Je désire enfin saluer les Polonais ici présents. Vous êtes rassemblés nombreux autour de la tombe du vénérable serviteur de Dieu avec un sentiment particulier, en tant que fils et filles de la même terre, qui ont grandi dans la même culture et tradition spirituelle. La vie et l'œuvre de Jean-Paul II, grand Polonais, peut constituer pour vous un motif d'orgueil. Il faut cependant que vous vous rappeliez que celle-ci est également un puissant appel à être de fidèles témoins de la foi, de l'espérance et de l'amour, qu'il nous a sans cesse enseignés. Par l'intercession de Jean-Paul II, que vous soutienne toujours la bénédiction du Seigneur.

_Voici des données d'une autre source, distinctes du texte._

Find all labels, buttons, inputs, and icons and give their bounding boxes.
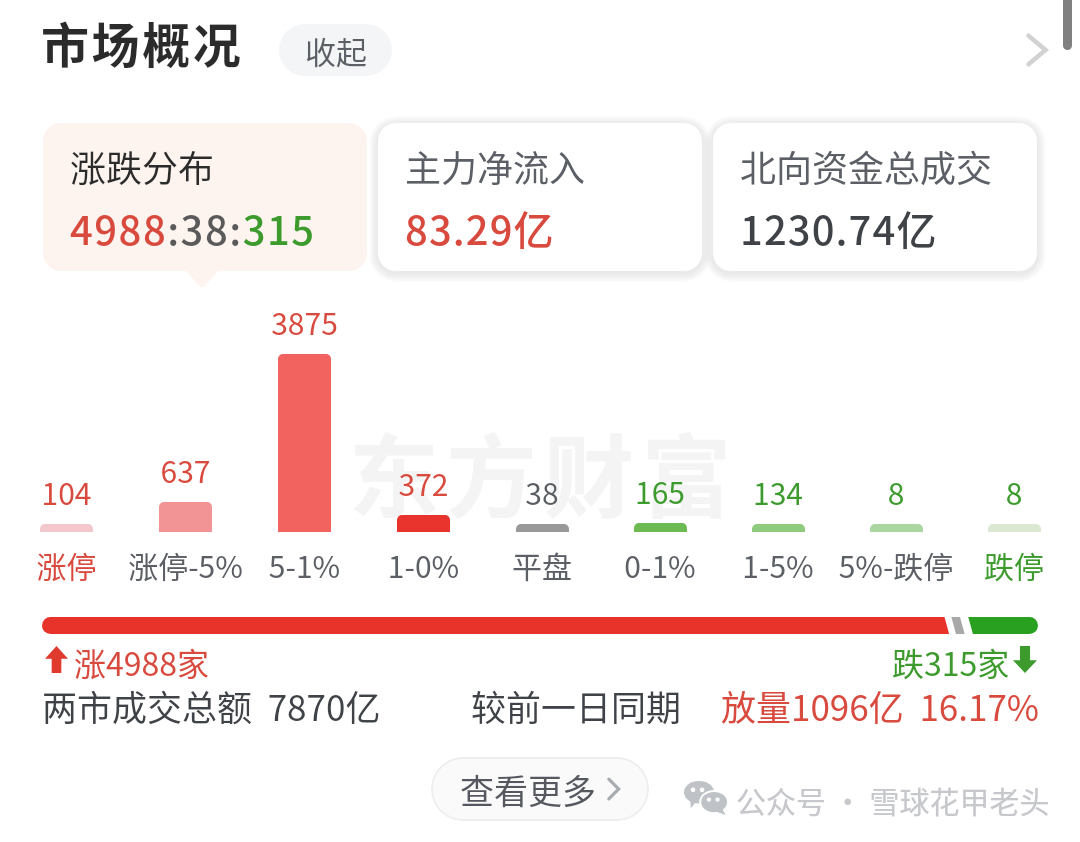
- staticText: 165: [601, 469, 719, 512]
- staticText: 0-1%: [601, 543, 719, 586]
- staticText: 涨4988家: [74, 639, 210, 685]
- staticText: 1-0%: [364, 543, 483, 586]
- staticText: 1-5%: [719, 543, 837, 586]
- staticText: 637: [126, 448, 245, 491]
- staticText: 主力净流入: [405, 140, 586, 192]
- staticText: 北向资金总成交: [740, 140, 993, 192]
- staticText: 平盘: [483, 543, 601, 586]
- staticText: 市场概况: [41, 7, 244, 77]
- staticText: 跌315家: [892, 639, 1010, 685]
- staticText: 1230.74亿: [740, 199, 938, 257]
- button[interactable]: 查看更多: [431, 757, 649, 821]
- staticText: 8: [955, 470, 1073, 513]
- staticText: 跌停: [955, 543, 1073, 586]
- staticText: 372: [364, 461, 483, 504]
- staticText: 较前一日同期: [471, 680, 682, 731]
- button[interactable]: 主力净流入: [378, 123, 702, 271]
- staticText: 公众号 · 雪球花甲老头: [736, 778, 1050, 821]
- staticText: 38: [483, 470, 601, 513]
- staticText: 134: [719, 470, 837, 513]
- staticText: 涨停: [7, 543, 126, 586]
- staticText: 4988:38:315: [70, 199, 316, 257]
- staticText: 收起: [305, 28, 367, 73]
- staticText: 放量1096亿 16.17%: [721, 680, 1040, 731]
- staticText: 涨跌分布: [70, 140, 215, 192]
- staticText: 8: [837, 470, 955, 513]
- staticText: 5%-跌停: [837, 543, 955, 586]
- staticText: 83.29亿: [405, 199, 555, 257]
- staticText: 3875: [245, 300, 364, 343]
- staticText: 5-1%: [245, 543, 364, 586]
- staticText: 104: [7, 470, 126, 513]
- button[interactable]: 展开更多: [1011, 25, 1061, 75]
- button[interactable]: 收起: [279, 24, 392, 76]
- staticText: 查看更多: [460, 765, 596, 814]
- staticText: 东方财富: [349, 406, 739, 536]
- staticText: 涨停-5%: [126, 543, 245, 586]
- staticText: 两市成交总额 7870亿: [42, 680, 381, 731]
- button[interactable]: 北向资金总成交: [713, 123, 1037, 271]
- button[interactable]: 涨跌分布: [43, 123, 367, 271]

Alors que nous poursuivons la célébration eucharistique, en nous apprêtant à vivre les jours glorieux de la Passion, de la Mort et de la Résurrection du Seigneur, remettons-nous avec confiance – selon l'exemple du vénérable Jean-Paul II – à l'intercession de la Bienheureuse Vierge Marie, Mère de l'Eglise, afin qu'elle nous soutienne dans l'engagement à être, en toutes circonstances, des apôtres inlassables de son Fils divin et de son Amour miséricordieux. Amen!